Die wichtigsten Behandlungsmethoden bei Darmverschluss sind:

1. Auftragen von Serum in die Vene

Es wird empfohlen, Serum auf die Vene aufzutragen, um die Flüssigkeitszufuhr zu verbessern und die Passage von Kot und Flüssigkeiten zu erleichtern.

Auch bei Dehydrierung aufgrund von Erbrechen oder Durchfall ist die intravenöse Serumgabe wichtig.

Darüber hinaus müssen Sie Ihren Darm schonen und daher fasten, bis das Problem behoben ist.

2. Magensonde

Durch die Verwendung einer Magensonde werden überschüssige Gase und Flüssigkeiten entfernt, wodurch der Druck im Darm und Blähungen im Bauch gelindert werden.
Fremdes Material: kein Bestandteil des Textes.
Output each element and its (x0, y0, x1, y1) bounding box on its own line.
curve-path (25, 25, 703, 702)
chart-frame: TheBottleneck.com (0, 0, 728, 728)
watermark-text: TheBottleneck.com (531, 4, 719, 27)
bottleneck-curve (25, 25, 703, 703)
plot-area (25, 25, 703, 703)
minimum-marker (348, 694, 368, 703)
Die Magensonde hilft auch dabei, das Erbrechen zu kontrollieren, wodurch das Risiko einer Aspiration von Erbrochenem verringert wird.

3. Einlauf 

Der Einlauf kann vom Arzt bei einer Darminvagination bei Kindern empfohlen werden, um den Darm wieder an die richtige Stelle zu bringen.
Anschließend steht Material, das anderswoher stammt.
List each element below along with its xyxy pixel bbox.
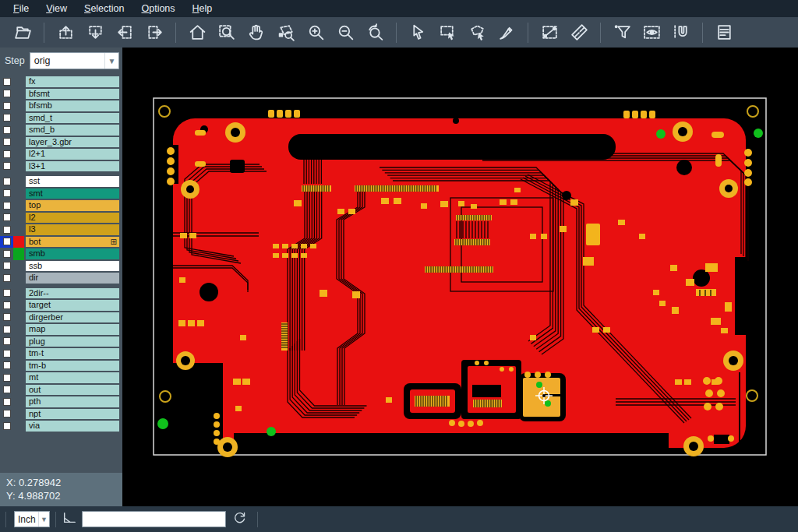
layer-checkbox[interactable] (0, 408, 13, 421)
import-up-button[interactable] (54, 21, 77, 44)
layer-checkbox[interactable] (0, 360, 13, 372)
unit-select[interactable]: Inch ▼ (14, 511, 50, 527)
layer-checkbox[interactable] (0, 347, 13, 360)
layer-row-sst[interactable]: sst (0, 175, 122, 188)
pcb-canvas[interactable] (122, 48, 798, 506)
select-rect-button[interactable] (436, 21, 459, 44)
layer-row-l3+1[interactable]: l3+1 (0, 160, 122, 173)
layer-checkbox[interactable] (0, 396, 13, 408)
zoom-in-button[interactable] (304, 21, 327, 44)
layer-label[interactable]: top (26, 200, 119, 211)
menu-view[interactable]: View (37, 2, 76, 16)
layer-checkbox[interactable] (0, 336, 13, 348)
layer-checkbox[interactable] (0, 323, 13, 336)
step-select[interactable]: orig ▼ (30, 52, 119, 69)
layer-row-bot[interactable]: bot⊞ (0, 236, 122, 248)
layer-row-plug[interactable]: plug (0, 336, 122, 348)
layer-checkbox[interactable] (0, 100, 13, 112)
layer-label[interactable]: bfsmb (26, 100, 119, 111)
layer-row-npt[interactable]: npt (0, 408, 122, 421)
layer-row-tm-t[interactable]: tm-t (0, 347, 122, 360)
snap-magnet-button[interactable] (669, 21, 693, 44)
layer-row-layer_3.gbr[interactable]: layer_3.gbr (0, 136, 122, 149)
layer-row-l2[interactable]: l2 (0, 212, 122, 224)
layer-checkbox[interactable] (0, 260, 13, 273)
layer-checkbox[interactable] (0, 372, 13, 384)
layer-label[interactable]: bfsmt (26, 89, 119, 100)
layer-checkbox[interactable] (0, 136, 13, 149)
layer-checkbox[interactable] (0, 88, 13, 100)
layer-row-bfsmb[interactable]: bfsmb (0, 100, 122, 112)
layer-label[interactable]: mt (26, 372, 119, 383)
import-left-button[interactable] (113, 21, 136, 44)
pan-hand-button[interactable] (245, 21, 268, 44)
zoom-previous-button[interactable] (363, 21, 387, 44)
layer-row-fx[interactable]: fx (0, 76, 122, 88)
layer-label[interactable]: sst (26, 176, 119, 187)
layer-label[interactable]: map (26, 324, 119, 335)
layer-label[interactable]: smt (26, 188, 119, 199)
layer-row-out[interactable]: out (0, 384, 122, 396)
layer-label[interactable]: 2dir-- (26, 288, 119, 299)
layer-label[interactable]: l2+1 (26, 149, 119, 160)
layer-row-2dir--[interactable]: 2dir-- (0, 287, 122, 300)
layer-row-smb[interactable]: smb (0, 248, 122, 260)
layer-row-smt[interactable]: smt (0, 188, 122, 200)
zoom-window-button[interactable] (215, 21, 238, 44)
layer-row-tm-b[interactable]: tm-b (0, 360, 122, 372)
ruler-button[interactable] (567, 21, 591, 44)
layer-row-mt[interactable]: mt (0, 372, 122, 384)
layer-checkbox[interactable] (0, 312, 13, 324)
layer-label[interactable]: out (26, 385, 119, 396)
layer-label[interactable]: smb (26, 248, 119, 259)
layer-label[interactable]: pth (26, 396, 119, 407)
refresh-icon[interactable] (232, 510, 247, 528)
menu-selection[interactable]: Selection (76, 2, 132, 16)
select-cursor-button[interactable] (406, 21, 429, 44)
import-down-button[interactable] (83, 21, 107, 44)
select-poly-button[interactable] (465, 21, 489, 44)
layer-label[interactable]: via (26, 421, 119, 432)
layer-checkbox[interactable] (0, 175, 13, 188)
layer-label[interactable]: tm-t (26, 348, 119, 359)
layer-checkbox[interactable] (0, 236, 13, 248)
layer-label[interactable]: fx (26, 76, 119, 87)
command-input[interactable] (82, 511, 226, 527)
layer-row-ssb[interactable]: ssb (0, 260, 122, 273)
zoom-out-button[interactable] (334, 21, 357, 44)
layer-row-bfsmt[interactable]: bfsmt (0, 88, 122, 100)
layer-row-via[interactable]: via (0, 420, 122, 432)
layer-label[interactable]: npt (26, 409, 119, 420)
menu-file[interactable]: File (5, 2, 37, 16)
layer-checkbox[interactable] (0, 272, 13, 284)
layer-label[interactable]: dirgerber (26, 312, 119, 323)
layer-checkbox[interactable] (0, 188, 13, 200)
clean-brush-button[interactable] (495, 21, 518, 44)
layer-checkbox[interactable] (0, 287, 13, 300)
layer-label[interactable]: smd_b (26, 125, 119, 136)
layer-row-top[interactable]: top (0, 199, 122, 212)
layer-label[interactable]: l3 (26, 224, 119, 235)
open-folder-button[interactable] (11, 21, 34, 44)
layer-label[interactable]: target (26, 300, 119, 311)
layer-checkbox[interactable] (0, 299, 13, 312)
layer-label[interactable]: l3+1 (26, 161, 119, 172)
layer-row-pth[interactable]: pth (0, 396, 122, 408)
layer-label[interactable]: ssb (26, 261, 119, 272)
layer-row-dirgerber[interactable]: dirgerber (0, 312, 122, 324)
layer-checkbox[interactable] (0, 160, 13, 173)
layer-checkbox[interactable] (0, 248, 13, 260)
layer-label[interactable]: layer_3.gbr (26, 137, 119, 148)
layer-label[interactable]: plug (26, 336, 119, 347)
import-right-button[interactable] (143, 21, 166, 44)
layer-checkbox[interactable] (0, 224, 13, 236)
grid-icon[interactable]: ⊞ (111, 237, 117, 247)
menu-options[interactable]: Options (132, 2, 183, 16)
menu-help[interactable]: Help (184, 2, 221, 16)
layer-label[interactable]: dir (26, 273, 119, 284)
layer-checkbox[interactable] (0, 384, 13, 396)
zoom-region-button[interactable] (274, 21, 298, 44)
layer-checkbox[interactable] (0, 199, 13, 212)
layer-row-map[interactable]: map (0, 323, 122, 336)
angle-measure-icon[interactable] (62, 511, 77, 528)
Geralmente, são usados enema de bário ou enema de ar.

4. Chirurgie

Eine Operation bei Darmverschluss ist bei vollständigem oder hochgradigem Verschluss indiziert und stellt einen Notfalleingriff dar, da das Risiko einer Darmischämie, d. h. einer Blockierung des Blutflusses, die zu Gangrän oder Darmperforation führen kann, erhöht ist.
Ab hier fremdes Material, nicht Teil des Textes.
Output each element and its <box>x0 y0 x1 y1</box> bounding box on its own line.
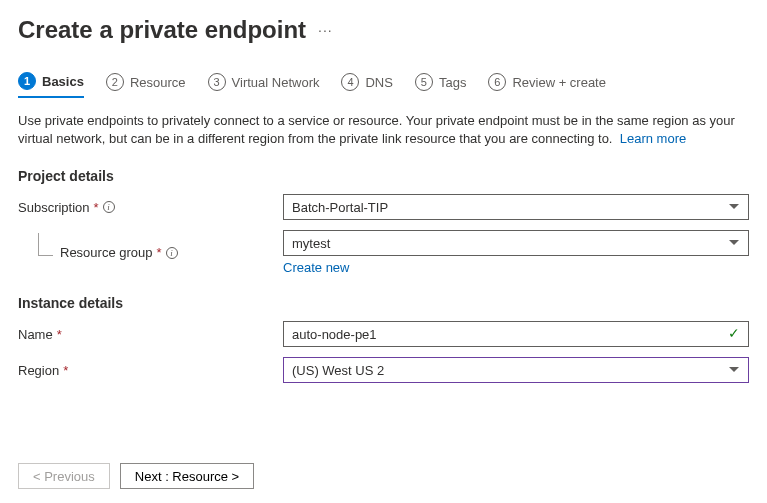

Darüber hinaus erfordern strangulierte Hernien auch eine Notoperation. Sehen Sie, wie eine Hernienoperation und -wiederherstellung durchgeführt wird.

Mögliche Komplikationen

Die Behandlung eines Darmverschlusses sollte so schnell wie möglich begonnen werden, um mögliche Komplikationen wie:

  • Dehydrierung;
  • Bruch oder Perforation des Darms;
  • Generalisierte Infektion;
  • Absterben eines Teils des Darms;
  • Bauchabszess;
  • Akutes Abdomen;
  • Aspirationspneumonie. 

Alle diese Komplikationen können lebensbedrohlich sein, da sie zu Entzündungen, ausgedehnten Infektionen und Multiorganversagen führen.

Daher sollte immer dann, wenn der Verdacht besteht, dass der Darm nicht richtig funktioniert, ein Arzt aufgesucht werden, um festzustellen, ob ein Problem vorliegt, das behandelt werden muss.